__EXERCISE__: Reproduce, exactly and in full, the lines from the one with "https://bfan.link/door-of-truth" through the one with "Normal—and What Might Be a Red Flag" in the data below; drop pictures.

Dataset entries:
▼

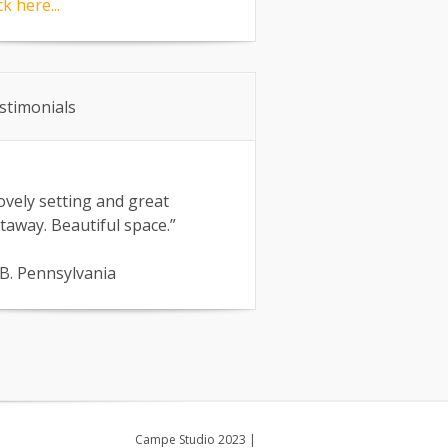
ck here...
stimonials
ovely setting and great
taway. Beautiful space.”
B. Pennsylvania
Campe Studio 2023
|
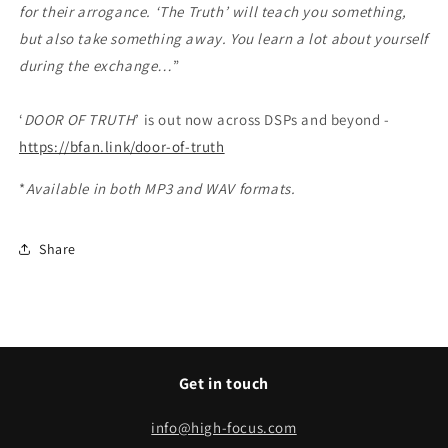
for their arrogance. ‘The Truth’ will teach you something,
but also take something away. You learn a lot about yourself
during the exchange…
”
‘
DOOR OF TRUTH
’ is out now across DSPs and beyond -
https://bfan.link/door-of-truth
*
Available in both MP3 and WAV formats.
Share
Get in touch
info@high-focus.com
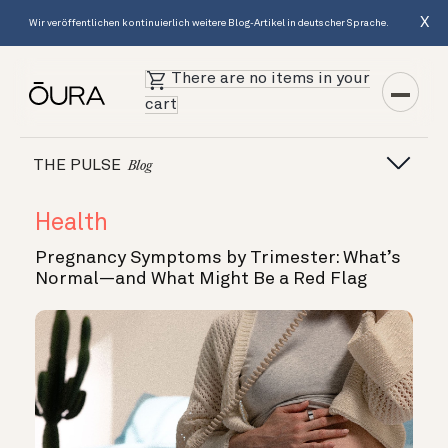
X
Wir veröffentlichen kontinuierlich weitere Blog-Artikel in deutscher Sprache.
There are no items in your
cart
THE PULSE
Blog
Health
Pregnancy Symptoms by Trimester: What’s
Normal—and What Might Be a Red Flag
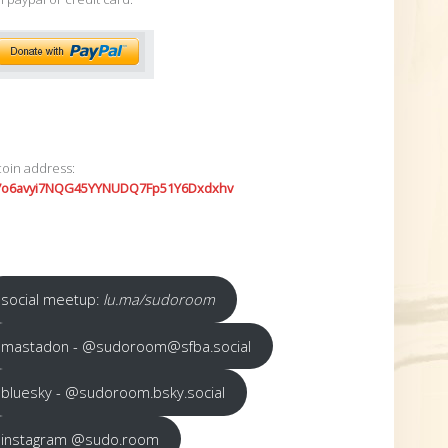
coin address:
7o6avyi7NQG45YYNUDQ7Fp51Y6Dxdxhv
social meetup:
lu.ma/sudoroom
mastadon - @sudoroom@sfba.social
bluesky - @sudoroom.bsky.social
instagram @sudo.room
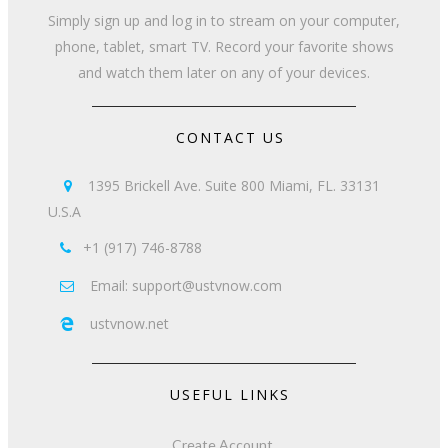
Simply sign up and log in to stream on your computer,
phone, tablet, smart TV. Record your favorite shows
and watch them later on any of your devices.
CONTACT US
1395 Brickell Ave. Suite 800 Miami, FL. 33131

U.S.A
+1 (917) 746-8788

Email: support@ustvnow.com

ustvnow.net

USEFUL LINKS
Create Account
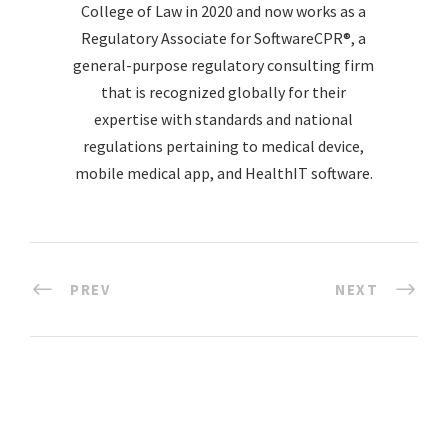
College of Law in 2020 and now works as a
Regulatory Associate for SoftwareCPR®, a
general-purpose regulatory consulting firm
that is recognized globally for their
expertise with standards and national
regulations pertaining to medical device,
mobile medical app, and HealthIT software.
PREV
NEXT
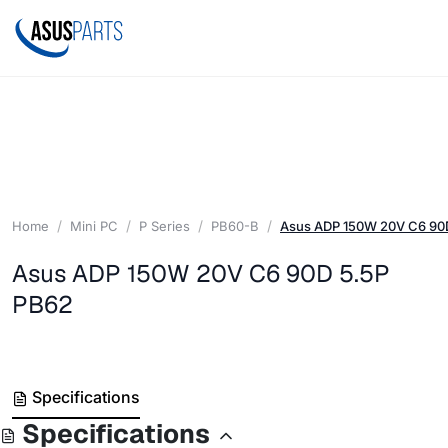
Home
Mini PC
P Series
PB60-B
Asus ADP 150W 20V C6 90
Asus ADP 150W 20V C6 90D 5.5P
PB62
Specifications
Specifications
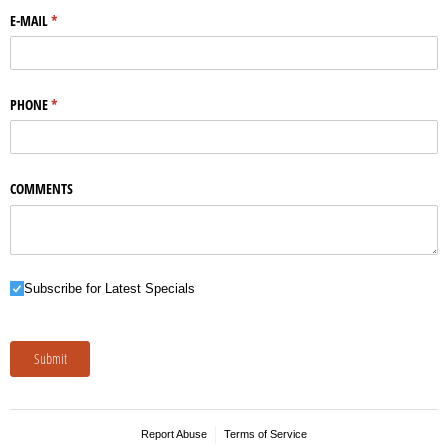
E-MAIL
(required)
*
PHONE
(required)
*
COMMENTS
Subscribe for Latest Specials
Subscribe for Latest Specials
Submit
Report Abuse
Terms of Service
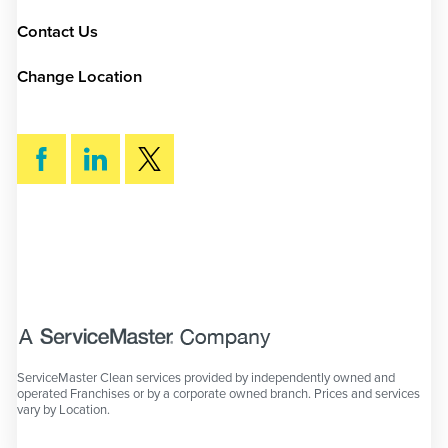
Contact Us
Change Location
SEARCH
ServiceMaster Clean services provided by independently owned and
operated Franchises or by a corporate owned branch. Prices and services
vary by Location.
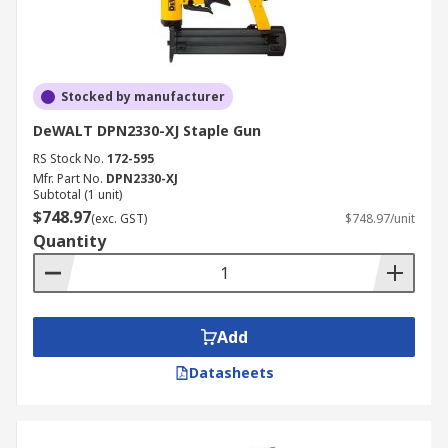
Stocked by manufacturer
DeWALT DPN2330-XJ Staple Gun
RS Stock No.
172-595
Mfr. Part No.
DPN2330-XJ
Subtotal (1 unit)
$748.97
(exc. GST)
$748.97/unit
Quantity
Add
Datasheets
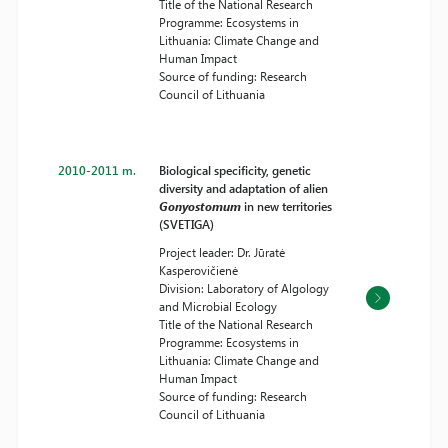
Title of the National Research
Programme: Ecosystems in
Lithuania: Climate Change and
Human Impact
Source of funding: Research
Council of Lithuania
2010-2011 m.
Biological specificity, genetic
diversity and adaptation of alien
Gonyostomum
in new territories
(SVETIGA)
Project leader: Dr. Jūratė
Kasperovičienė
Division: Laboratory of Algology
and Microbial Ecology
Title of the National Research
Programme: Ecosystems in
Lithuania: Climate Change and
Human Impact
Source of funding: Research
Council of Lithuania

▲

__RESULT FOR THIS TASK__:
https://bfan.link/door-of-truth
*
Available in both MP3 and WAV formats.
Share
Get in touch
info@high-focus.com
X
Wir veröffentlichen kontinuierlich weitere Blog-Artikel in deutscher Sprache.
There are no items in your
cart
THE PULSE
Blog
Health
Pregnancy Symptoms by Trimester: What’s
Normal—and What Might Be a Red Flag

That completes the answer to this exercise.